We posit that chlorfenapyr may lead to maldevelopment of the silkworm reproductive system by interfering with key biological processes. Specifically, in the OT-96h treatment, the expression of cytochrome P450 family genes such as CYP6B5, CYP9f2, CYP6B6, CYP12A2, and CYP6d5 was significantly up-regulated compared with those in the control treatment. In the TT-96h treatment, the expression levels of CYP4d2, CYP6B6, CYP6d5, CYP12A2, CYP6B2, CYP6B4, CYP6B5, and CYP6A13 were higher than those in the TC-96h treatment. Cytochrome P450 is involved in detoxification in insects [27]. Many members of the CYP9 family are involved in detoxification pathways related to insecticide resistance [28]. The CYP4 and CYP6 genes are also involved in the metabolism and detoxification of exogenous compounds in some insects. We report the up-regulation of CYP4 and CYP6 genes, indicating that silkworms primarily rely on these P450 family genes for detoxification when consuming mulberry leaves containing chlorfenapyr. Significant changes in cytochrome P450 family genes may suggest that silkworms experience a considerable metabolic burden when detoxifying, which could further damage their reproductive system.
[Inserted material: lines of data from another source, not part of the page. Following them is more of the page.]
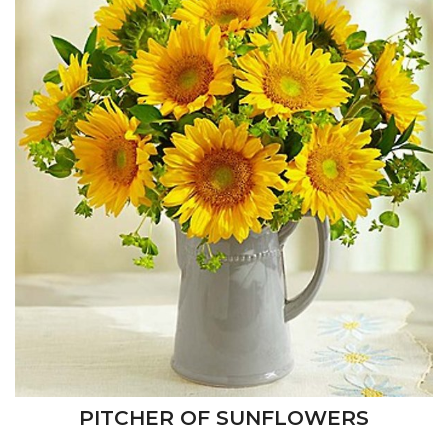
PITCHER OF SUNFLOWERS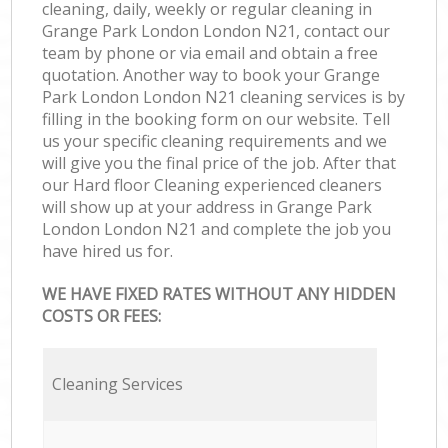
cleaning, daily, weekly or regular cleaning in
Grange Park London London N21, contact our
team by phone or via email and obtain a free
quotation. Another way to book your Grange
Park London London N21 cleaning services is by
filling in the booking form on our website. Tell
us your specific cleaning requirements and we
will give you the final price of the job. After that
our Hard floor Cleaning experienced cleaners
will show up at your address in Grange Park
London London N21 and complete the job you
have hired us for.
WE HAVE FIXED RATES WITHOUT ANY HIDDEN
COSTS OR FEES:
Cleaning Services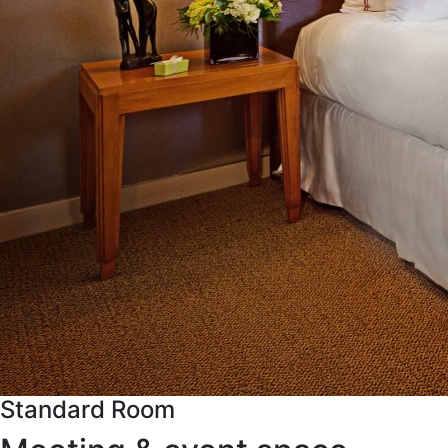
Standard Room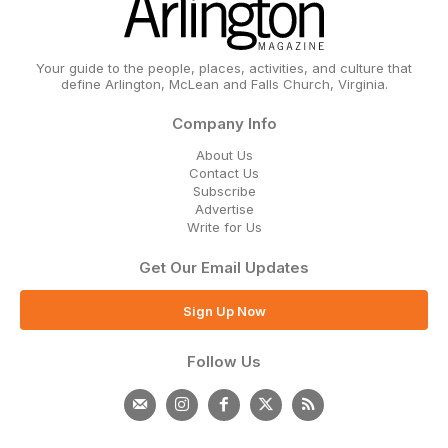
Your guide to the people, places, activities, and culture that
define Arlington, McLean and Falls Church, Virginia.
Company Info
About Us
Contact Us
Subscribe
Advertise
Write for Us
Get Our Email Updates
Sign Up Now
Follow Us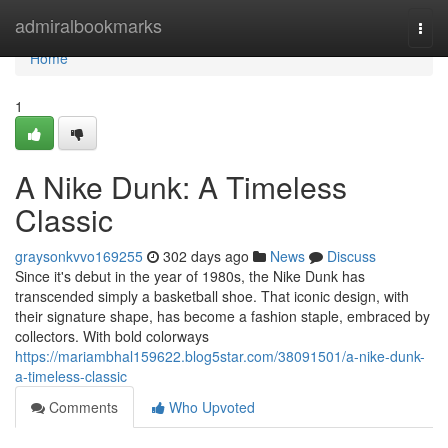
Home
admiralbookmarks
Togg
navi
Home
1
A Nike Dunk: A Timeless
Classic
graysonkvvo169255
302 days ago
News
Discuss
Since it's debut in the year of 1980s, the Nike Dunk has
transcended simply a basketball shoe. That iconic design, with
their signature shape, has become a fashion staple, embraced by
collectors. With bold colorways
https://mariambhal159622.blog5star.com/38091501/a-nike-dunk-
a-timeless-classic
Comments
Who Upvoted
GSTs are a multifunctional protein superfamily that plays important roles in the detoxification of insecticides and exogenous compounds in insects [29]. We report that GSTT1 and GST1 (GSTM1) are up-regulated in both the OT-96h and TT-96h treatments. GSTT1 gene polymorphism may affect an individual’s ability to metabolize drugs and toxins [30]. GSTM1 and GSTT1 are cell detoxification enzymes that are involved in converting free radicals derived from reduced oxygen (known to harm DNA) into oxidized molecules that are not harmful to DNA [31]. Cells deficient in either GSTM1 or GSTT1 have impaired cellular detoxification, exposing them to free radicals derived from the environment, unhealthy nutrition, or some drugs. Therefore, up-regulation of GSTM1 and GSTT1 indicates that the silkworm has responded positively to chlorfenapyr exposure.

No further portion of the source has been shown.